CALENDRIER DE LA MISE EN ŒUVRE

DE L’ACCORD DE CESSEZ-LE-FEU

Evénements majeurs du Cessez-le-feu Timing

1. Signature officielle de l’Accord de Cessez-le-feu ; Jour J

2. Etablissement de la Commission Militaire Mixte et des vérificateurs de l’OUA ; Jour J à jour J + 7 jours

3. Annonce et diffusion de l’information sur le Cessez-le-feu ; J + 24 heures

4. Cessation des hostilités, y compris la cessation de la propagande hostile ; J + 24 heures

5. Libération des otages J + 3 jours

6. Désengagement des forces J + 14 jours

7. Choix du facilitateur J + 15 jours

8. Redéploiement des forces J + 15 jours à J + 30 jours

9. Fourniture des renseignements à la Commission Militaire Mixte et aux mécanismes de l’OUA et de l’ONU; J + 21 jours

10. Déploiement des vérificateurs de l’OUA J + 30 jours

11. Libération et échange de prisonniers de guerre J + 7 jours à J + 30 jours

12. Début du Dialogue National J + 45 jours

13. Clôture du Dialogue National J + 90 jours

14. Installation des Nouvelles Institutions J + 91 jours

15. Déploiement de la mission de paix de l’ONU J + 120 jours

16. Désarmement des groupes armés J + 30 jours à J + 120 jours

17. Retrait ordonné des Forces Etrangères J + 180 jours

18. Vérification et suivi J + 7 à J + 180 jours (renouvelable)

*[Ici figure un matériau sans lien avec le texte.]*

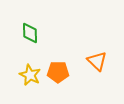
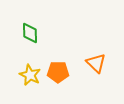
orange triangle: moved 1 px left, 2 px down
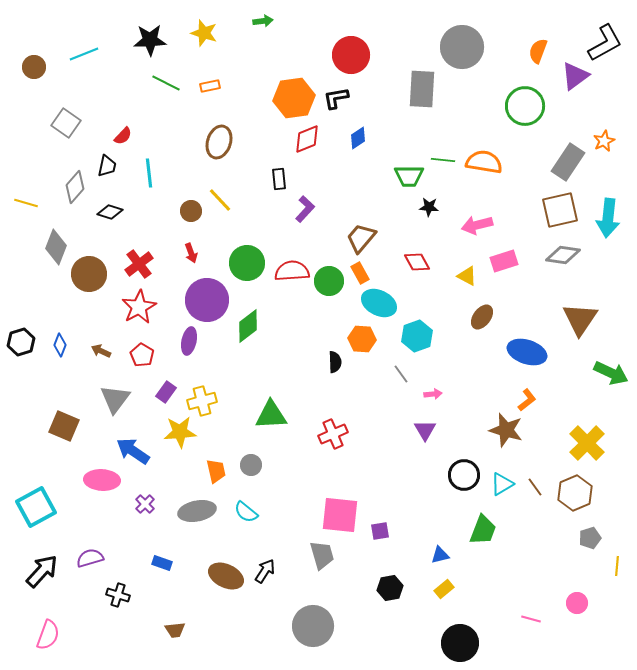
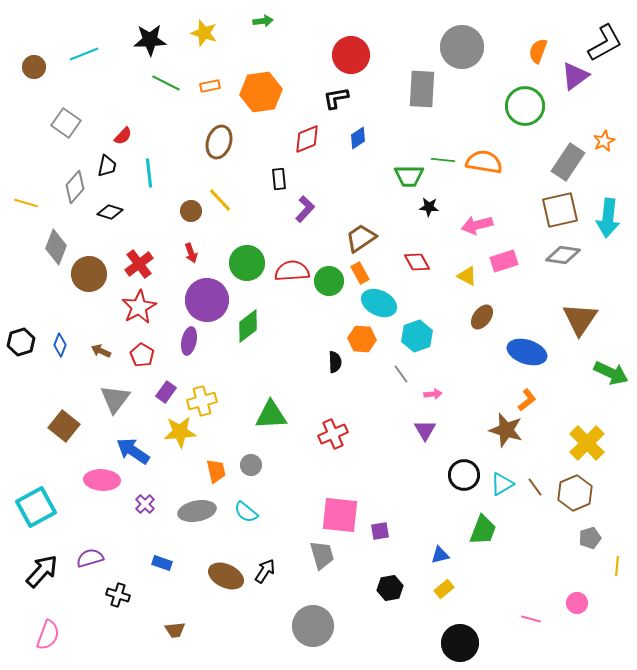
orange hexagon at (294, 98): moved 33 px left, 6 px up
brown trapezoid at (361, 238): rotated 16 degrees clockwise
brown square at (64, 426): rotated 16 degrees clockwise
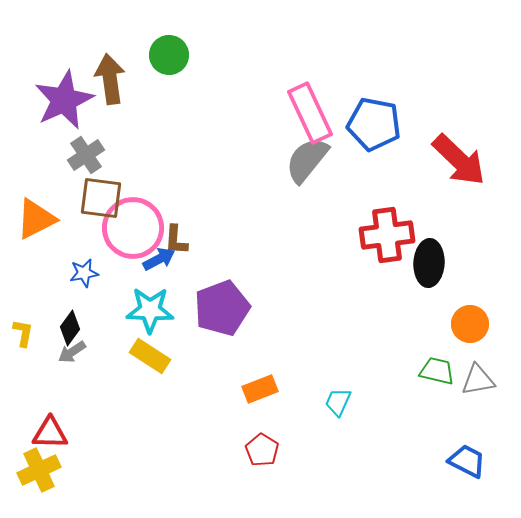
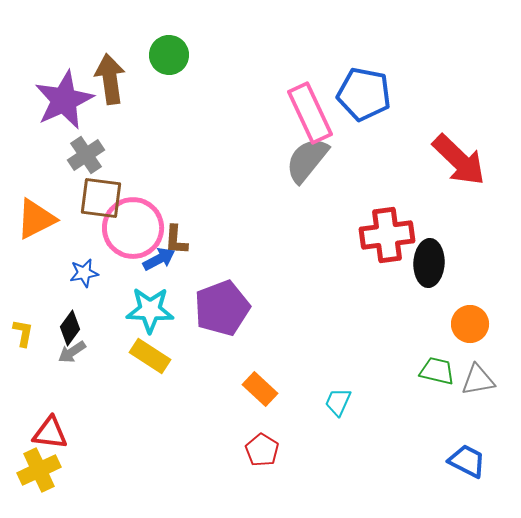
blue pentagon: moved 10 px left, 30 px up
orange rectangle: rotated 64 degrees clockwise
red triangle: rotated 6 degrees clockwise
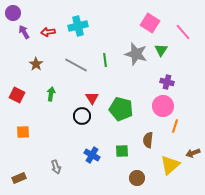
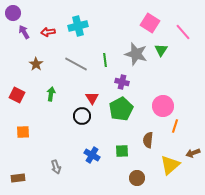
gray line: moved 1 px up
purple cross: moved 45 px left
green pentagon: rotated 30 degrees clockwise
brown rectangle: moved 1 px left; rotated 16 degrees clockwise
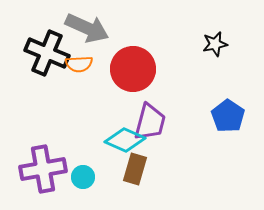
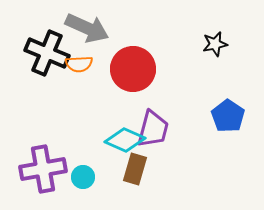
purple trapezoid: moved 3 px right, 7 px down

19. Rétablissement de l’administration de l’Etat J + 90 jours à J + 270 jours

20. Désarmement du personnel non militaire J + 360 jours

21. Mesures de normalisation de la situation sécuritaire le long des frontières internationales; J + 30 jours à J + 365 jours

ANNEXE « C »

DEFINITIONS

« Groupes armés », signifie les forces autres que celles du gouvernement de la République Démocratique du Congo, du Rassemblement Congolais pour la Démocratie et du Mouvement pour la Libération du Congo, qui ne sont pas signataires de cet Accord. Elles incluent les ex-FAR, l’ADF, le LRA, l’UNRF II, les milices Interahamwe, le FUNA, le FDD, le WNDF, le NALU, l’UNITA et d’autres forces de même idéologie.

« Forces des Parties », désigne les forces des signataires de cet Accord.

« Parties » veut dire les signataires de cet Accord, autres que les Témoins.

« La région des Grands Lacs » désigne le groupe des Etats situés dans le bassin ou auteur du système de vallée de crevasse de l’Afrique de l’Est et l’Afrique centrale.

« Le Dialogue National » veut dire un processus impliquant toutes les composantes sociales dans les négociations politiques inter-Congolaises visant à instaurer un nouvel ordre politique en vue d’aboutir à la réconciliation nationale et à la tenue rapide des élections démocratiques libres et transparentes.

« Forces Vives » veut dire les composantes représentatives de la société civile, telles que les Eglises, les Syndicats, etc.

« Interahamwe », désigne les milices rwandaises qui ont commis le génocide de 1994 au Rwanda.

« Accord de Cessez-le-feu », veut dire ce Document et ses Annexes.